Full Quiver Theology: legit or crazy?

Ladies, what do y’all know about the subsection of Christians who adhere to the verse in Psalms about children being a blessing from the Lord, etc who don’t agree with tracking their cycles or their fertility at all, but instead let God plan their families? If you’re familiar with this group you may be on guard immediately, but I’m not saying all of it is necessarily God’s plan. For example, I’m not saying the borderline misogynistic way that the men make decisions for the family is what God meant by giving Adam eve. I don’t even know for sure if any of it is what He wants from us.

I can’t speak for others, but He’s had me on a journey to surrender this area of my life to Him. I am a woman who struggled with self-worth issues most of my life until He redeemed me from that. I selfishly wanted just one child and one pregnancy when my now-hubby and I were engaged because I was afraid what a pregnancy would do to my body. It’s a very long story, but over time the Lord asked me to give that to Him and set within me a desire to mother again when my firstborn was close to 18 months old.

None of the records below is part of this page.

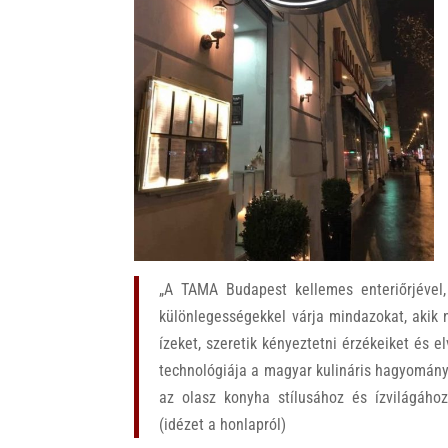
k
„A TAMA Budapest kellemes enteriőrjével, 
különlegességekkel várja mindazokat, akik 
ízeket, szeretik kényeztetni érzékeiket és
technológiája a magyar kulináris hagyomány
az olasz konyha stílusához és ízvilágához
(idézet a honlapról)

It was a painful season because my husband did not want another child for close to a year. Finally, he relented when my OBGYN said my chronic pain could be reset if I had another pregnancy. The Lord softened his heart and one month later we were pregnant! We both come from high fertility families. My parents made the medical decision to limit their family after my younger sister was born, but my husband is 1 of 8. So a BIG family. It had its ups and downs, but he doesn’t want that for us. It’s odd, but neither do I. I DO however, feel led of the Lord to be obedient to Him and trust His plan with our family size. I recently learned of this theology (see title) and it makes sense to me! When I researched a bit more, I liked that it said many of the couples went on to have no children or only ___ number of children. Surrendering doesn’t mean we will 100% have a large family, but I have to

wonder: how much richer would our lives be if my husband and I took this step of faith on a swiftly tilting planet moving farther and farther from the Son?

I’d love to know thoughts you have and if you know people like this. We have some good friends who have surrendered their fertility to God and He has never forsaken them. He’s always provided for them.